Does radiation therapy hurt?

The treatment itself is painless. You do not feel the radiation as it is given. Some side effects, such as sore mouth or skin reactions, can be uncomfortable and are managed with medications and supportive care.

Will I lose my hair?

Radiation causes hair loss only in the treated area. If your scalp is not in the radiation field, your scalp hair will not fall out. Brain radiation does cause scalp hair loss; whether it regrows depends on the dose.

Can I work during radiation therapy?

Many people continue working, particularly if their job is not physically demanding and they can attend daily appointments. Fatigue may build over the course of treatment, and roles vary in how taxing they are. Your radiation oncologist or nurse can help you think through what is realistic for your situation.

Can I drive myself to treatment?

Most people can drive themselves to external beam radiation sessions, especially early in the course. Towards the end of a long course, fatigue may make a companion driver helpful. For brachytherapy procedures involving sedation or anaesthesia, you will need a driver afterwards.

What if I miss a treatment?

Missing the occasional session because of illness or unavoidable circumstances is usually manageable; the team will add a session at the end. Multiple missed sessions can affect the effectiveness of the course, particularly for fast-growing cancers, so let the team know as soon as possible if you cannot attend.

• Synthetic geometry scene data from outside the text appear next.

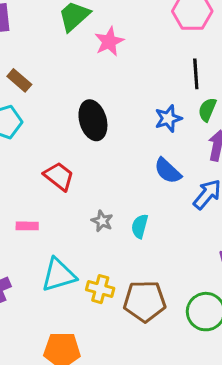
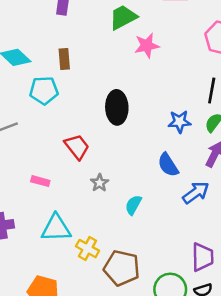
brown rectangle: (19, 80) -> (64, 59), turned 30
gray star: (102, 221) -> (99, 183), moved

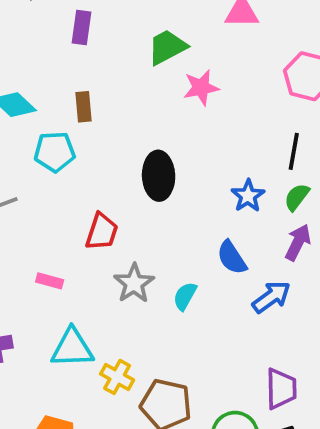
blue star: (180, 122) -> (248, 196), turned -30
red trapezoid: (77, 147) -> (102, 232), turned 56
gray star: (99, 183) -> (134, 283), size x1.5
cyan semicircle: (133, 205) -> (185, 296), moved

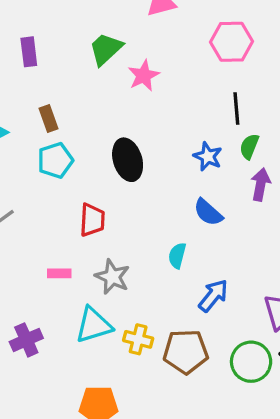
cyan pentagon: (55, 152) -> (55, 160), moved
gray star: (134, 283) -> (112, 277), moved
blue arrow: (271, 297) -> (213, 296), moved

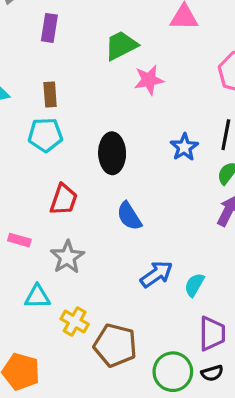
blue star: (208, 156) -> (184, 147), moved
blue semicircle: (208, 212) -> (129, 216), moved
cyan semicircle: (177, 256) -> (194, 285), moved
blue arrow: (213, 296) -> (156, 274), moved
cyan triangle: (94, 325) -> (37, 297), size x0.7

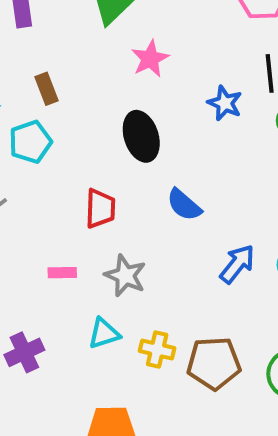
pink star: (149, 80) -> (150, 59), moved
cyan pentagon: (45, 135) -> (30, 142), moved

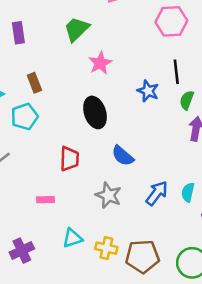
gray star: (125, 276) -> (108, 195), moved

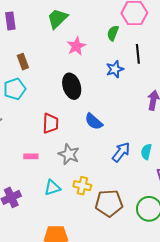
blue star: (148, 91) -> (115, 69), turned 30
green semicircle: (187, 100) -> (113, 33), moved
gray star: (108, 195) -> (69, 154), moved
yellow cross: (106, 248) -> (82, 186), moved

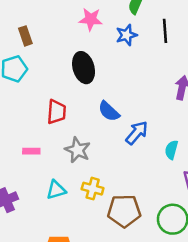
pink star: (76, 46) -> (91, 19), turned 30
blue star: (115, 69) -> (126, 35), moved
blue arrow: (121, 152) -> (137, 133), moved

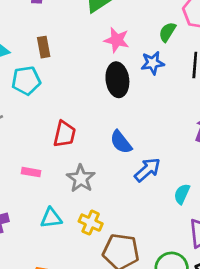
black ellipse: (84, 68) -> (117, 80), moved

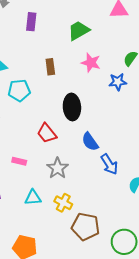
brown rectangle: (44, 47) -> (50, 67), moved
black ellipse: (117, 80) -> (72, 107), moved
red trapezoid: (65, 134) -> (47, 133), turned 125
blue arrow: (147, 170) -> (109, 164), turned 95

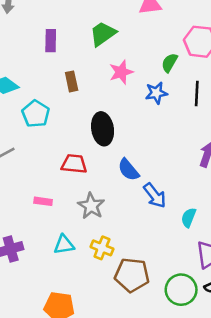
purple rectangle: (31, 22) -> (51, 41), moved
pink star: (91, 63) -> (121, 72), turned -30
cyan pentagon: (19, 90) -> (36, 114), turned -30
red trapezoid: (47, 133) -> (74, 164), turned 140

Can radiation therapy be repeated to the same area?

In some situations, re-irradiation of a previously treated area is possible, particularly with modern stereotactic techniques. The previous dose, the time gap, the tolerance of surrounding tissues, and the goal of treatment all factor into the decision. Re-irradiation is a specialised situation and is considered carefully.

Will radiation cause another cancer?

There is a small long-term risk that radiation can contribute to a new cancer developing many years later in or near the treated area. The risk is small compared with the benefit of treating the cancer that is being addressed now, and modern techniques that limit dose to healthy tissue have reduced this risk further. Follow-up after treatment includes attention to this possibility.

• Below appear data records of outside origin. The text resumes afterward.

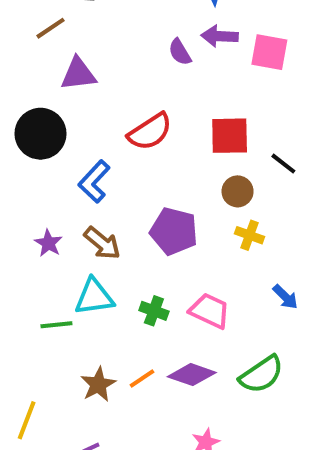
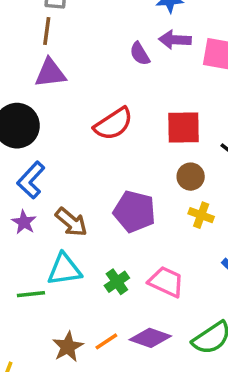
brown line: (50, 28) -> (47, 31), moved, turned -48
blue L-shape: (94, 181) -> (31, 180), moved
green cross: (154, 311) -> (117, 282), turned 35

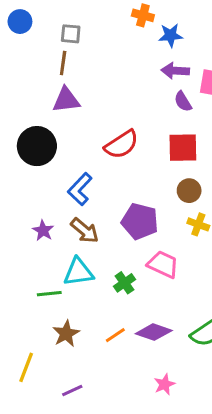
purple semicircle: (140, 54) -> (183, 101), moved
blue L-shape: (31, 180) -> (80, 189), moved
pink trapezoid: (166, 282) -> (163, 264), moved
brown star: (68, 347) -> (66, 334), moved

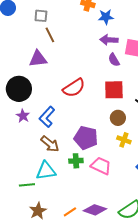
brown line: (63, 63) -> (50, 35), moved, turned -35
purple star: (43, 231) -> (23, 116), moved
green cross: (125, 283) -> (76, 161), moved, turned 32

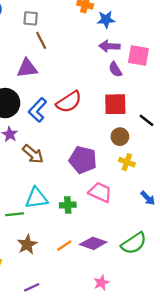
blue L-shape: (47, 117) -> (38, 110), moved
brown arrow: (50, 144) -> (33, 154), moved
green cross: (76, 161) -> (68, 205), moved

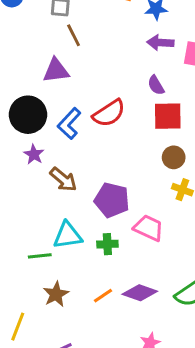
purple semicircle: (115, 69) -> (156, 85), moved
purple pentagon: (83, 160) -> (112, 200), moved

Does radiation affect fertility?

Radiation to the pelvis or to the brain (which can affect hormone control) can reduce fertility, sometimes permanently. If fertility matters to you, ask about preservation options — such as sperm banking, egg or embryo freezing, or ovarian tissue preservation — before treatment starts. Time is often a factor, so raise the question early.

Can I take vitamins, herbal supplements, or antioxidants during treatment?

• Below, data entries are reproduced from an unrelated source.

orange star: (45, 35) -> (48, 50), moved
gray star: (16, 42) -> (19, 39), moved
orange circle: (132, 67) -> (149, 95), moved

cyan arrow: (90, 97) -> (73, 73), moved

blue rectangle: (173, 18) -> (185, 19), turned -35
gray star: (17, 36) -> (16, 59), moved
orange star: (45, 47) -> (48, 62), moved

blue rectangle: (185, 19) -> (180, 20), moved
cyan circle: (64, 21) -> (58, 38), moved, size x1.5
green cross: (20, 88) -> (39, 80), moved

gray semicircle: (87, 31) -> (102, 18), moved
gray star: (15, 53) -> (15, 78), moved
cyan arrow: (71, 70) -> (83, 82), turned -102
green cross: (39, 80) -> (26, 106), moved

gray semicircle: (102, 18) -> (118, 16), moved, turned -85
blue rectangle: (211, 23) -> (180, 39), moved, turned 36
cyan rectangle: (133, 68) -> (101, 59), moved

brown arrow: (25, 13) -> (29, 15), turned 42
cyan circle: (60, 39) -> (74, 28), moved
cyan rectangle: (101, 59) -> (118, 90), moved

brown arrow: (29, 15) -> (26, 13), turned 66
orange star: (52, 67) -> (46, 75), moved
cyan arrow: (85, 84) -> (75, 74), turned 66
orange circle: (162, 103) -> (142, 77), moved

This is worth discussing with your radiation oncologist. Some supplements, particularly high-dose antioxidants, may interfere with how radiation works. Routine multivitamins at standard doses are usually fine, but check with the team about anything specific.

How will the team know whether radiation has worked?

Response is assessed with a combination of clinical examination, imaging, blood tests, and sometimes biopsy or endoscopy, on a schedule built around the cancer type. Because cancer cells continue to die over weeks to months after radiation ends, the first response assessment is usually not immediate.

Conclusion

Radiation therapy is a powerful and precise cancer treatment that has changed substantially over the past two decades. It is used to cure some cancers, to lower the risk of recurrence after surgery, to make surgery feasible or safer, and to relieve symptoms when cancer is advanced. The technique, dose, schedule, and combinations with other treatments are tailored to each person’s cancer and overall situation.

Understanding the goal of your radiation, the technique being used, the schedule ahead of you, and the side effects to expect makes the weeks of treatment more manageable. Your radiation oncology team — radiation oncologist, radiation therapists, medical physicists, nurses, dietitians, and others — is there to guide you through every step, manage side effects, and follow you afterwards. The questions that come up along the way, whether about the daily routine, side effects, work, family, or what happens after treatment ends, are all worth asking.